MUTINERIE

Cette séance avec Fuchs me fit prendre conscience de quelque chose d’important. J’étais censé être un planétologue, mais je n’avais pas fait grand-chose pour mériter ce titre.

Les instruments que j’avais pris à bord de l’Hespéros pour satisfaire le Pr Greenbaum et Mickey Cochrane avaient accompli leur tâche automatiquement. C’est à peine si je devais les surveiller, encore moins produire un véritable travail scientifique. Ils étaient maintenant perdus et je n’étais guère plus qu’un prisonnier dans l’équipage de Fuchs.

Alex était venu sur Vénus pour découvrir pourquoi la planète devenait une serre infernale. Il voulait déterminer ce qui s’y passait pour la rendre si différente de la Terre, et si notre monde risquait de prendre la même tournure désastreuse. Certes, il y avait une grande part de politique. Les Verts avaient fait à grands cris la promotion de la mission d’Alex et étaient fin prêts à utiliser ses découvertes pour appuyer leurs programmes pro-environnementaux et anti-industriels.

Mais par-dessus tout, Alex se montrait sincèrement intéressé par Vénus, simplement par goût de la connaissance.
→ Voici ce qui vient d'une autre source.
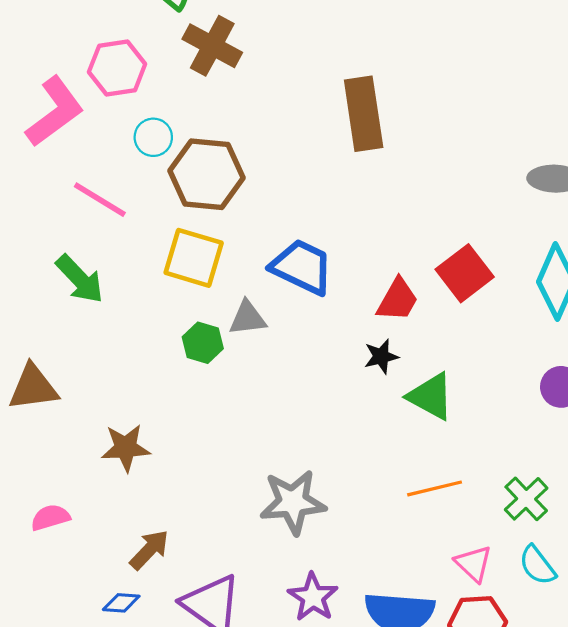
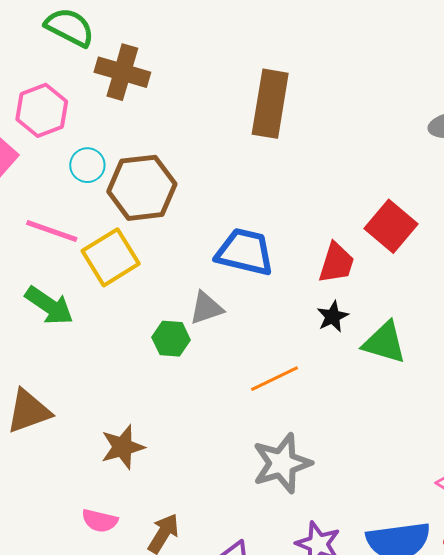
brown rectangle: (364, 114) -> (270, 104), turned 30
yellow square: (194, 258) -> (111, 257), moved, turned -36
orange line: (435, 488) -> (275, 379), moved
pink semicircle: (50, 518) -> (100, 521), moved, turned -138

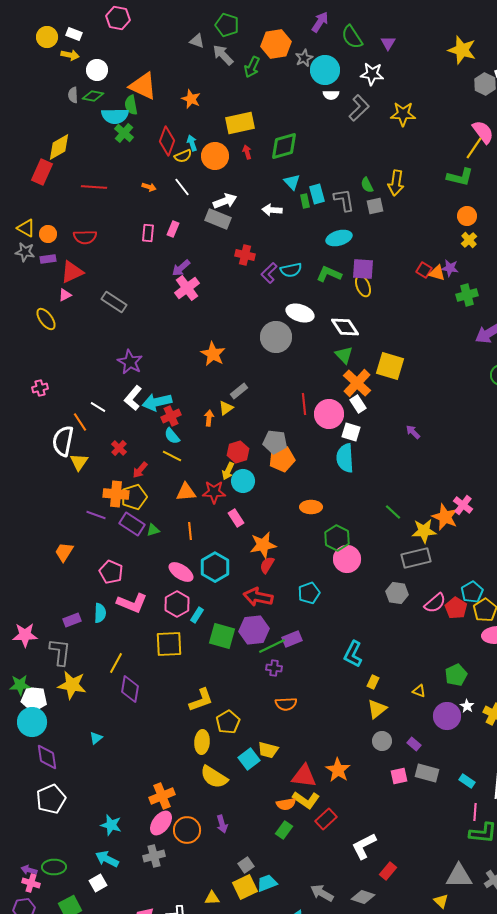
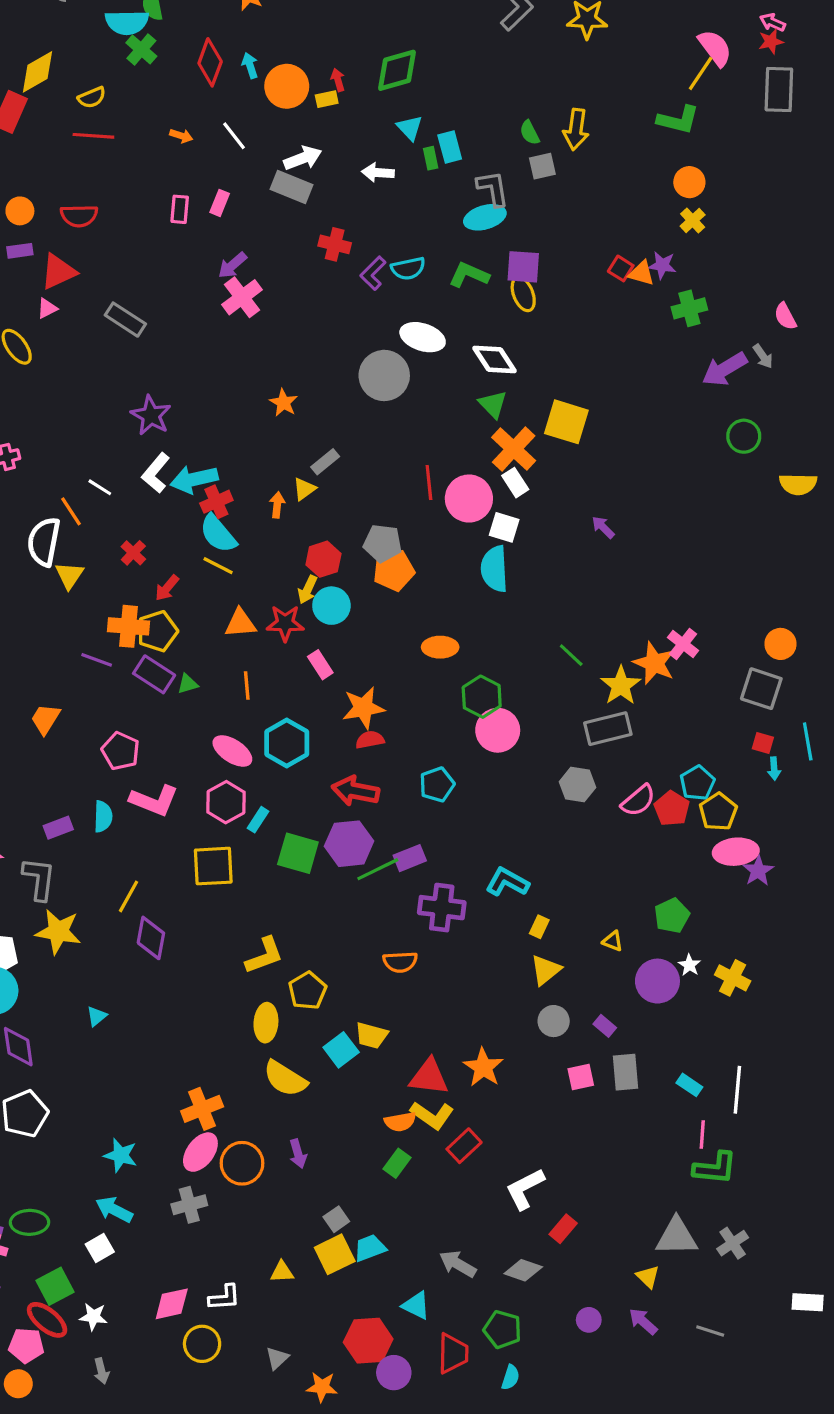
yellow rectangle: (240, 123) -> (327, 99), moved, size x0.5
yellow semicircle: (183, 156) -> (92, 97), moved
gray L-shape: (344, 200) -> (493, 189), moved
orange star: (213, 354) -> (284, 403), size x0.7
cyan semicircle: (172, 436) -> (218, 534), size x1.5
yellow star: (424, 531) -> (621, 685), turned -30
red semicircle: (267, 565) -> (370, 740), turned 48
cyan L-shape: (353, 654) -> (507, 882), turned 92
purple cross: (274, 668) -> (442, 908), moved, size x1.8
gray rectangle: (427, 773) -> (625, 1072), turned 70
C’était un scientifique dans l’âme. Je connaissais mon frère et je savais qu’il se servait des Verts au moins autant qu’il les servait.

Et moi ? J’avais juré de suivre les pas d’Alex, mais je n’avais quasiment rien fait pour. Et ici, entre tous, il y avait Fuchs et sa passion pour l’exploration, à côté de qui je passais pour un imbécile, un incapable n’ayant rien à dire, un dilettante prétendant jouer au scientifique.

Plus maintenant, me promis-je en nettoyant le dépotoir qu’avait fait l’équipage de ma couchette. Je ne leur dis pas un mot, et ils m’observèrent dans une hostilité silencieuse. En raccrochant un panneau déchiré sur le shoji en miettes, je me dis que j’allais en découvrir autant que possible sur Vénus, et qu’en ce qui me concernait, tout le reste et tous les autres pouvaient aller au diable.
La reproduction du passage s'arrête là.